French painter (1921–1997)

Jean-Pierre Rene Capron (August 4, 1921 – July 2, 1997) was a French painter known for creating muted landscapes with a haunting, lonely feeling, yet with a hint of life in the midst of the emptiness.

==Biography==
===Early life and education===
Jean Pierre Capron was born in Cannes, France, August 4, 1921. He studied architecture in Lausanne, Switzerland, then moved to Paris in 1945 where he enrolled at the École des Beaux Arts in the studio of Eugène Narbonne and formed a friendship with Bernard Buffet.

===Career===
Capron exhibited for the first time at the Salon d'Automne in 1949 and participated in several important salons and group shows in France and abroad.

In 1950, he had his first exhibition in Paris in Maurice Garnier, Visconti Gallery. In 1952, he won two major national awards in France, which led to a series of regular exhibitions in Paris galleries. (Gallery Drouant-David, then Drouant Gallery).

In 1961, he had his first exhibition in the United States at the Pomeroy Gallery in San Francisco. He also had a major 1965 exhibit in Chicago and a 1966 exhibit in New York City at the Frank Partridge Gallery.
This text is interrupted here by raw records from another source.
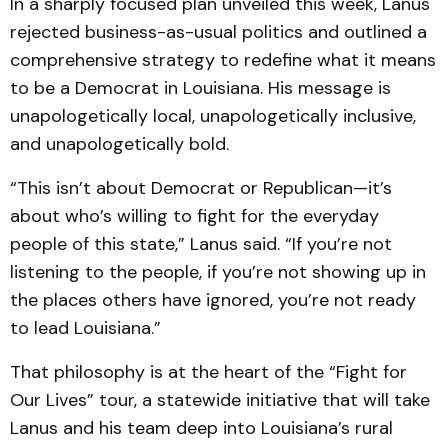
In a sharply focused plan unveiled this week, Lanus
rejected business-as-usual politics and outlined a
comprehensive strategy to redefine what it means
to be a Democrat in Louisiana. His message is
unapologetically local, unapologetically inclusive,
and unapologetically bold.
“This isn’t about Democrat or Republican—it’s
about who’s willing to fight for the everyday
people of this state,” Lanus said. “If you’re not
listening to the people, if you’re not showing up in
the places others have ignored, you’re not ready
to lead Louisiana.”
That philosophy is at the heart of the “Fight for
Our Lives” tour, a statewide initiative that will take
Lanus and his team deep into Louisiana’s rural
Today his works are found evenly distributed in the United States, France and Japan.

===Death and legacy===
Capron died in 1997, leaving a substantial number of landscape paintings and several portraits. His work is in the permanent collections of the Musee d'Art Moderne, the Musee de la Ville de Paris, and the Musee de Poitiers.

==Awards and honors==
Capron received the Prix Conte-Carriere in 1951. He was a member of the jury of the Salon de la Jeune Peinture from 1951 to 1968.